Rural North Carolina fights back against PFAS contamination

The Funding Crisis: The Impact of Federal Policy Shifts

Just as the coalition of residents and researchers prepared to scale their efforts, they were hit by a significant blow from the federal level. For six months, EJCAN, UNC, Appalachian State, and the North Carolina Department of Health and Human Services collaborated on a comprehensive EPA grant application. In February 2025, they were notified that they had been awarded $1 million over three years. This funding would have allowed the team to test 250 homes annually and provide long-term follow-up support for families with contaminated water.

However, the grant became a casualty of shifting federal priorities. In early May 2025, the coalition was informed that the grant had been canceled as part of a broader initiative by the Department of Government Efficiency (DOGE) to slash federal spending and programs. The sudden reversal left the community without the resources needed to address a problem that the state and independent researchers had already proven to be widespread.

"Before we got a nickel of it, we got DOGE-d," said Dr. Tuberty, expressing the frustration felt by the research team. He emphasized that while small grants can initiate studies, "big money" is required to implement the large-scale mitigation and testing necessary to protect a population of this size.

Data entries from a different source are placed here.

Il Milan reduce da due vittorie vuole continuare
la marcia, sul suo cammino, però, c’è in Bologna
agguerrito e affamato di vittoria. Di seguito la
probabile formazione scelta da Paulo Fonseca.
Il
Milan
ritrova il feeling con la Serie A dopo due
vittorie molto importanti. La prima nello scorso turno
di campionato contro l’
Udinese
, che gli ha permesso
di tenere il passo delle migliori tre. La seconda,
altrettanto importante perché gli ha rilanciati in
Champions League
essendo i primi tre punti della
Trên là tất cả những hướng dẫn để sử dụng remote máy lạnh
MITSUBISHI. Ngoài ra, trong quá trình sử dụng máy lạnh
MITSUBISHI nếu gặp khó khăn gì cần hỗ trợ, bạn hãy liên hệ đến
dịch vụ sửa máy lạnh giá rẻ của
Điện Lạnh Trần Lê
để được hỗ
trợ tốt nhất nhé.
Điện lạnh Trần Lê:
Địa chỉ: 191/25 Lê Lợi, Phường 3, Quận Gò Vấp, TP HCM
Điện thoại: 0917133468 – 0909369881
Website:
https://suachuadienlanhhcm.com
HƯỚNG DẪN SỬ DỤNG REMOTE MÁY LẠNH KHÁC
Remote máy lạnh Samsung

Implications and the Future of Sampson County

The cancellation of the EPA grant highlights a growing tension between national fiscal policy and local environmental protections. For the residents of Sampson County, the loss of funding is not just a budgetary matter; it is a direct threat to their health and property values. The community now faces a future where the extent of their exposure to "forever chemicals" may remain partially unmonitored, even as scientific evidence of the danger continues to mount.

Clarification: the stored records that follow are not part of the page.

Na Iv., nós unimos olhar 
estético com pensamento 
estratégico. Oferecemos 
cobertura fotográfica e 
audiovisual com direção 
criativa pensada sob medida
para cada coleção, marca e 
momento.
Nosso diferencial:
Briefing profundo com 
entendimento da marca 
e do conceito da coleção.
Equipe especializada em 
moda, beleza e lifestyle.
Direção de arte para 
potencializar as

The situation in Sampson County serves as a microcosm of the broader environmental justice movement in the United States. It illustrates how rural, low-income, and minority communities often bear the brunt of industrial waste disposal while lacking the political and financial capital to ensure their safety. The landfill continues to grow, and the "forever chemicals" continue to persist in the groundwater, leaving the people of Snow Hill to rely on their own resilience and the dwindling support of academic partners.

Rural North Carolina fights back against PFAS contamination

Despite the setback, EJCAN and its partners have vowed to continue their work. They are currently seeking alternative funding sources and continuing their monthly community meetings to keep residents informed. As Sherri White-Williamson and her team have demonstrated, the battle for clean water in Sampson County is no longer just about a landfill; it is a fight for the fundamental right to a safe environment, a fight that has been fifty years in the making and shows no signs of slowing down.